Both CASSINI and AVERT have the potential to support the use of the DOACs in thromboprophylaxis in selected patients with cancer at increased risk of VTE.53 75 80 Although both studies incorporated the Khorana score to identify patients at high VTE risk, they used a lower cut-off score (≥2) than in the original validation study (≥3).33 52 53 This lower cut-off score was chosen independently by the CASSINI and AVERT trial investigators based on prospective findings from the 2010 Vienna study, which showed that the 6-month cumulative incidence of VTE in patients with a Khorana score of 2 was nearly 10%, and this was deemed high enough to require thromboprophylaxis.57 Consequently, the latest ASCO clinical guidelines for the treatment of CAT use this trial-specific Khorana score cut-off of ≥2 to define patients with cancer at high risk of VTE.42 The reduced burden associated with the DOACs has the potential to have a substantial positive impact on the daily care of patients with cancer, especially given the limitations around long-term use of LMWH. International guidance has been updated to incorporate these data.41–43

CONCLUSIONS

Cancer is associated with a substantial risk of VTE, and the level of risk is affected by a range of factors including the type and stage of cancer, cancer treatment approach, and the individual patient’s demographic and clinical characteristics. Current guidelines do not recommend routine thromboprophylaxis in all ambulatory patients with cancer, but do advise considering anticoagulation in selected ambulatory patients with cancer and an intermediate-to-high-risk of VTE. For patients who are eligible, LMWH and more recently the DOACs apixaban and rivaroxaban (based on the AVERT and CASSINI trials, respectively) are the recommended options in recently updated guidelines, whereas LMWH, acetylsalicylic acid or warfarin are advised in certain patients with myeloma. Further subgroup and exploratory analyses of the DOAC trials as well as continued refinement of risk-stratification methods may further improve the identification of outpatients at a high risk of VTE that may benefit from thromboprophylaxis. How these developments impact future clinical practice will be of interest to a variety of physicians involved in management of patients with cancer in an ambulatory care setting.

Footnotes

Contributors: All authors contributed to this manuscript and approved the final version.

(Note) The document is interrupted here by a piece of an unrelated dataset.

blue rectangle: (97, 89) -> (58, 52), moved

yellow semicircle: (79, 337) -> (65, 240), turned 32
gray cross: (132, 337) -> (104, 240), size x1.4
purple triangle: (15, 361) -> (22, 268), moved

Funding: Kate Weatherall from Chameleon Communications International provided editorial assistance with the preparation of the manuscript, with funding from Bayer AG, in accordance with Good Publication Practices.

Competing interests: AK has received non-financial support from AngioDynamics, grants from Array, Bristol-Myers Squibb, Merck and Leap, and personal fees from AngioDynamics, Leo Pharma, Medscape, PharmaCyte and TriSalus. AC has received non-financial support from Bayer AG during the conduct of the study, and personal fees from AbbVie, Boehringer Ingelheim, Janssen, Ono Pharmaceuticals and Portola Pharmaceuticals, and grants and personal fees from Bristol-Myers Squibb, Daiichi Sankyo and Pfizer outside the submitted work. MC has received grants from Bayer AG, Bristol-Myers Squibb, Leo Pharma and Octapharma, honoraria from Bayer AG, Boehringer Ingelheim, Leo Pharma and Pfizer, and served on advisory boards for Leo Pharma and Sanofi. GM has received non-financial support from Bayer AG, Bristol-Myers Squibb/Pfizer, Leo Pharma and Stago, and grant support from Bristol-Myers Squibb/Pfizer. IP has received honoraria from Bayer AG, Boehringer Ingelheim, Daiichi Sankyo and Pfizer. PW has received personal fees from Bayer AG, Bristol-Myers Squibb/Pfizer, Itreas, Janssen, Medscape Servier Canada and Sanofi, and grant support fees from Bayer AG and Bristol-Myers Squibb/Pfizer. PK has nothing to disclose.

Patient consent for publication: Not required.

Provenance and peer review: Not commissioned; externally peer reviewed.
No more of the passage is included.